Background: The Epstein-Barr virus is widespread in all human populations and is strongly associated with human disease, ranging from infectious mononucleosis to cancer. In infected cells the virus can adopt several different latency programs, affecting the cells' behaviour. Experimental results indicate that a specific genetic switch between viral latency programs, reprograms human B-cells between proliferative and resting states. Each of these two latency programs makes use of a different viral promoter, Cp and Qp, respectively. The hypothesis tested in this study is that this genetic switch is controlled by both human and viral transcription factors; Oct-2 and EBNA-1. We build a physico-chemical model to investigate quantitatively the dynamical properties of the promoter regulation and experimentally examine protein level variations between the two latency programs.
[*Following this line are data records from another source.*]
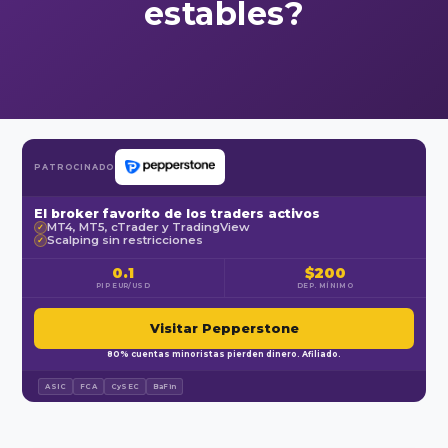
estables?
PATROCINADO
El broker favorito de los traders activos
MT4, MT5, cTrader y TradingView
✓
Scalping sin restricciones
✓
0.1
$200
PIP EUR/USD
DEP. MÍNIMO
Visitar Pepperstone
80% cuentas minoristas pierden dinero. Afiliado.
ASIC
FCA
CySEC
BaFin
Results: Our experimental results display significant differences in EBNA-1 and Oct-2 levels between resting and proliferating programs. With the model we identify two stable latency programs, corresponding to a resting and proliferating cell. The two programs differ in robustness and transcriptional activity. The proliferating state is markedly more stable, with a very high transcriptional activity from its viral promoter. We predict the promoter activities to be mutually exclusive in the two different programs, and our relative promoter activities correlate well with experimental data. Transitions between programs can be induced, by affecting the protein levels of our transcription factors. Simulated time scales are in line with experimental results.

Conclusion: We show that fundamental properties of the Epstein-Barr virus involvement in latent infection, with implications for tumor biology, can be modelled and understood mathematically. We conclude that EBNA-1 and Oct-2 regulation of Cp and Qp is sufficient to establish mutually exclusive expression patterns. Moreover, the modelled genetic control predict both mono- and bistable behavior and a considerable difference in transition dynamics, based on program stability and promoter activities. Both these phenomena we hope can be further investigated experimentally, to increase the understanding of this important switch. Our results also stress the importance of the little known regulation of human transcription factor Oct-2.